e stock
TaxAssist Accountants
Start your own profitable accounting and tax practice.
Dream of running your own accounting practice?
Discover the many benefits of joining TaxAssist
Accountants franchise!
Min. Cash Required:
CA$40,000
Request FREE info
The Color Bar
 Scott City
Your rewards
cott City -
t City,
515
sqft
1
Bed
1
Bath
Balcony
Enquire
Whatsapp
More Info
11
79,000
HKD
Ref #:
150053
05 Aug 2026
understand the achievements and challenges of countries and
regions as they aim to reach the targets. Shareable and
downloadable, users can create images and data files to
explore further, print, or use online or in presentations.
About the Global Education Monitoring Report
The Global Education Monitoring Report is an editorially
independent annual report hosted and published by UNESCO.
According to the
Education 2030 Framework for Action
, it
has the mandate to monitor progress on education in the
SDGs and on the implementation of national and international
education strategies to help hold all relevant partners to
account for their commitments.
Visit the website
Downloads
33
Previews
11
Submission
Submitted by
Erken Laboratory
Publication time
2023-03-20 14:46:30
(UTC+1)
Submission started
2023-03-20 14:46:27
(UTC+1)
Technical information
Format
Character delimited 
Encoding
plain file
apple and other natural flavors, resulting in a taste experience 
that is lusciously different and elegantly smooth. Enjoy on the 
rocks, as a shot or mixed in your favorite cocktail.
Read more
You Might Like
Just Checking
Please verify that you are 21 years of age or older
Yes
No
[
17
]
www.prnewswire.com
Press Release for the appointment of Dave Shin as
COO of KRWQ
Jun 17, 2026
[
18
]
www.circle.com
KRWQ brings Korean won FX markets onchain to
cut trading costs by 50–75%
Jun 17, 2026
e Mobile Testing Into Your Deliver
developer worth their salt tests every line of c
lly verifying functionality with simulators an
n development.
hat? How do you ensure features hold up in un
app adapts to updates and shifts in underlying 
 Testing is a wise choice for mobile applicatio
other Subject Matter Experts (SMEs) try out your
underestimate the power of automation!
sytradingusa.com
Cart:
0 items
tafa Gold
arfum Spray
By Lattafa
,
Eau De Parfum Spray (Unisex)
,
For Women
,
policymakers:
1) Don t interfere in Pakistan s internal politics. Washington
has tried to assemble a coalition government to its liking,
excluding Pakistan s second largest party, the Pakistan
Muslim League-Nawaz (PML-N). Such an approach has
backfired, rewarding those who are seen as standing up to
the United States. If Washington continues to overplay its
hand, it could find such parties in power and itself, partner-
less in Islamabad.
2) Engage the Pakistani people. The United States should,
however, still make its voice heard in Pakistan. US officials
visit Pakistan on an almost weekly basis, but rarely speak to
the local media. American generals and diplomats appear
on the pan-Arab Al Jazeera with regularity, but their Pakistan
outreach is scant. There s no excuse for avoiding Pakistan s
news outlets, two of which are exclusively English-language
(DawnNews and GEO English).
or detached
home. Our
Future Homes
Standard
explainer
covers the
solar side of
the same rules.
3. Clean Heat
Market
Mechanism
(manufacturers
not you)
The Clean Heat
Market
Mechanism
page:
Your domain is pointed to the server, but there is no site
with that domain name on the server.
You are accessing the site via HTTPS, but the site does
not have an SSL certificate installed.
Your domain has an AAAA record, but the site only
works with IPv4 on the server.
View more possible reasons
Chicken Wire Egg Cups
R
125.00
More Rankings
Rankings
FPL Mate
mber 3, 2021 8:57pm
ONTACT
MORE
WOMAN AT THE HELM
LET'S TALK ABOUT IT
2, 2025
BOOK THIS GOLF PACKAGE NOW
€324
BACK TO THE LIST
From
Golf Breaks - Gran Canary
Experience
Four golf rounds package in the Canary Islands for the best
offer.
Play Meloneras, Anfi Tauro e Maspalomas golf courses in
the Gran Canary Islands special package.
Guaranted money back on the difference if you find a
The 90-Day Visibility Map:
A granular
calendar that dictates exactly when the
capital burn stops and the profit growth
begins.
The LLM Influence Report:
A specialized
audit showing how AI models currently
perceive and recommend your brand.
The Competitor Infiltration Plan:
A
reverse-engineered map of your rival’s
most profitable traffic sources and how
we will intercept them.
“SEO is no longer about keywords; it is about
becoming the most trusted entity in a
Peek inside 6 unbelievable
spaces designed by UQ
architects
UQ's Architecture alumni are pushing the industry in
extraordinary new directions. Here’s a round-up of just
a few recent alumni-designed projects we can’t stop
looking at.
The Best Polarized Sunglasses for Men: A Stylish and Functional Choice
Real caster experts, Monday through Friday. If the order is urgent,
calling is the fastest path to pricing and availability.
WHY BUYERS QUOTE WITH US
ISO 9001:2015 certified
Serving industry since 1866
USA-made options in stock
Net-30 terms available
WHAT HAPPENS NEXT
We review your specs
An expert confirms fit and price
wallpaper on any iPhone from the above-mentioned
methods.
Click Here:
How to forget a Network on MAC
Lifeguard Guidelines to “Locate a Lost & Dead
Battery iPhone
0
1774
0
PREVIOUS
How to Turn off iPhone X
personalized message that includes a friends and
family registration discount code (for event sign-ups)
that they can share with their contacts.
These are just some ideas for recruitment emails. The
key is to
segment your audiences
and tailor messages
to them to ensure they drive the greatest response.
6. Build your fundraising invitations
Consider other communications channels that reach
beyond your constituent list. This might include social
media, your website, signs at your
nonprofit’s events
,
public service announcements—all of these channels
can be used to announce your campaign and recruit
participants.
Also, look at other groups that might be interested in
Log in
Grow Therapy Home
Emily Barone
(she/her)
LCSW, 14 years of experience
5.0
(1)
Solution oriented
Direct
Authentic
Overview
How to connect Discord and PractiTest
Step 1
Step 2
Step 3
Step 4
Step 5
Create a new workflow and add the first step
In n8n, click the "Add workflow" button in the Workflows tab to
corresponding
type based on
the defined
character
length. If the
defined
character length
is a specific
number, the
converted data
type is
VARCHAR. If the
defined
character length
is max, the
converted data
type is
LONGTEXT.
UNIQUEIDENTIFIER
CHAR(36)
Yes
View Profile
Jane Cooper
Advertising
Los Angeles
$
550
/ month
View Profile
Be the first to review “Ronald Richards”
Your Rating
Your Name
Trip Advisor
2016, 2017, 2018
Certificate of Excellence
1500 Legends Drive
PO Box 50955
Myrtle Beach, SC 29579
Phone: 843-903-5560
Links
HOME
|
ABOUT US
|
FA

— WORK TO COMPLETE —
Find the lines above that contain the word "English" and copy each one.

— COMPLETED TASK —
news outlets, two of which are exclusively English-language
(DawnNews and GEO English).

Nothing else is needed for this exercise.